**Work to be completed**: Print this span of the material below exactly: the line with "Politique de confidentialité", the line with "Equipe de rédacteurs", and every line between them, but nothing else.

**Records for the task**:
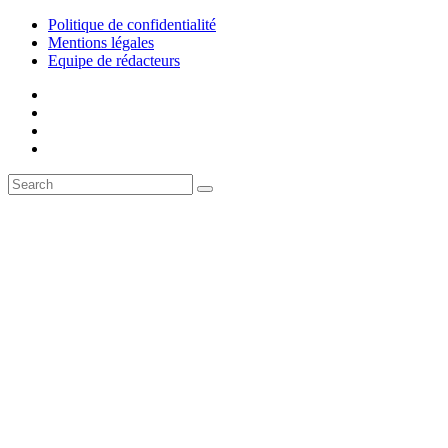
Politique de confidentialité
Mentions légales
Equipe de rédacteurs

==

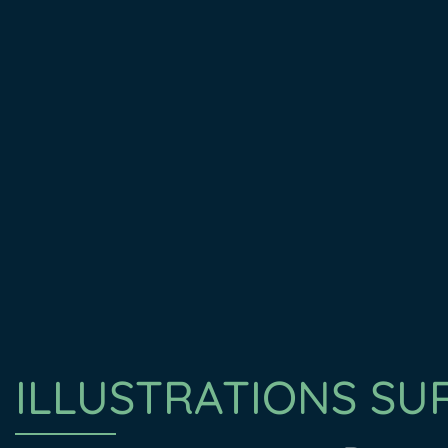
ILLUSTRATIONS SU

==

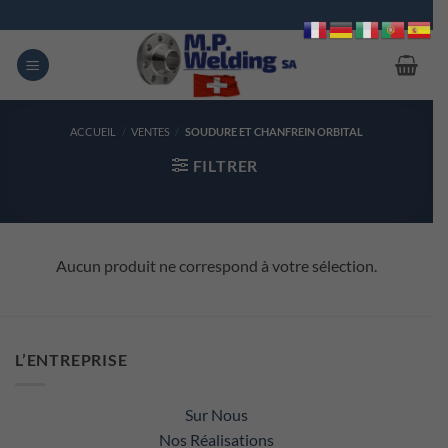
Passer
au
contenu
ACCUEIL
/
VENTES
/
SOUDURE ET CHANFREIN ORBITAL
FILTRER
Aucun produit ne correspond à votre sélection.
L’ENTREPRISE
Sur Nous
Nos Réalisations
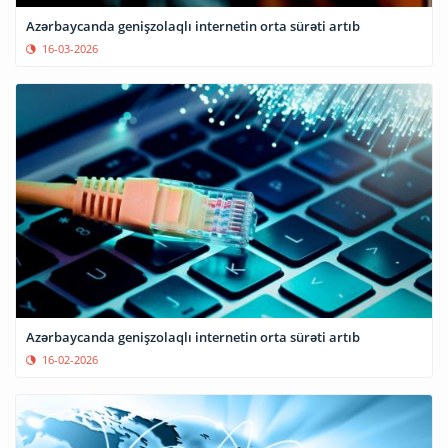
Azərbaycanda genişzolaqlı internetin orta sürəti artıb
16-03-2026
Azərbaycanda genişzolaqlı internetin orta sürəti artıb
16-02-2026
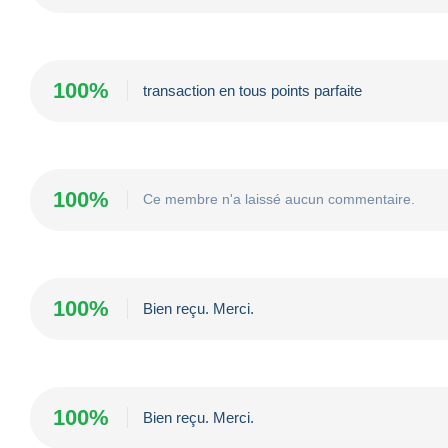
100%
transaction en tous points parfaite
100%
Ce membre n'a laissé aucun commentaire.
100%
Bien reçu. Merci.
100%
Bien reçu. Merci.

**Exercise result**:
Politique de confidentialité
Mentions légales
Equipe de rédacteurs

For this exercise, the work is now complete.